RICHMOND (AP) — Blistering temperatures and a lack of rainfall are taking a toll on Virginia crops.
Nearly two-thirds of the state’s corn, soybeans and pastures are in poor or very poor condition, according to the most recent crop report by the Virginia Agricultural Statistics Service.
It’s so bad in Accomack County that some cornfields might not even be harvested, said county extension agent Jim Belote.
“The extreme temperatures are just devastating,” Mr. Belote said. “It’s just like cooking the corn.”
Accomack County is the state’s leading corn producer. Mr. Belote estimated that Accomack farmers planted 28,000 acres of corn this year. Harvest could begin as early as the end of August, he said.
“It will be early, and it won’t take very long to do it,” he said.
Mr. Belote said Accomack could soon join several other Virginia counties that have sought a federal drought disaster declaration, which would make farmers in those localities eligible for low-interest government loans.
Seven counties received primary drought disaster designations yesterday, according to Elaine Lidholm, spokeswoman for the Virginia Department of Agriculture and Consumer Services. Those were Culpeper, Lee, Russell, Scott, Smyth, Washington and Wise counties.

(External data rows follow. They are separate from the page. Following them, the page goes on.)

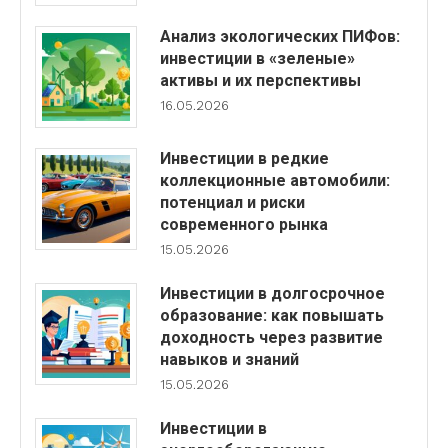
Анализ экологических ПИФов:
инвестиции в «зеленые»
активы и их перспективы
16.05.2026
Инвестиции в редкие
коллекционные автомобили:
потенциал и риски
современного рынка
15.05.2026
Инвестиции в долгосрочное
образование: как повышать
доходность через развитие
навыков и знаний
15.05.2026
Инвестиции в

The “primary” designation will make farmers in those counties eligible for any special relief approved by Congress, in addition to low-interest loans.
Adjacent localities receiving “contiguous” disaster designations were the counties of Bland, Buchanan, Dickenson, Fauquier, Grayson, Madison, Orange, Rappahannock, Spotsylvania, Stafford, Tazewell and Wythe, and the cities of Bristol and Norton.
Primary disaster applications were pending for Bedford, Bland, Brunswick, Caroline, King George, Orange and Lancaster counties.
Keith Lynch, hydrologist for the National Weather Service in Wakefield, Va., said most of the state is experiencing a moderate drought. The only reason it’s not worse is that Virginia began the year with a surplus of moisture because of substantial precipitation last winter and fall.
“Groundwater storage sustained us through most of June and July, but now it’s starting to decline a little,” Mr. Lynch said.
Year-to-date rainfall amounts are running below normal in most localities. Richmond, for example, has recorded 22.82 inches of precipitation — well below the average of 27.12 inches for this time of year, Mr. Lynch said.
Also contributing to the drought are high temperatures, which accelerate the evaporation of soil moisture, Mr. Lynch said. The temperature in Richmond soared to a record 104 degrees Wednesday.
Some relief is in sight, however. Mr. Lynch said cooler temperatures are expected for the weekend, and the long-range forecast calls for normal rainfall the rest of the month.
That won’t be enough to salvage the corn crop in Accomack, Mr. Belote said. However, he said it could do some good for soybeans and get the ground in shape for planting fall crops.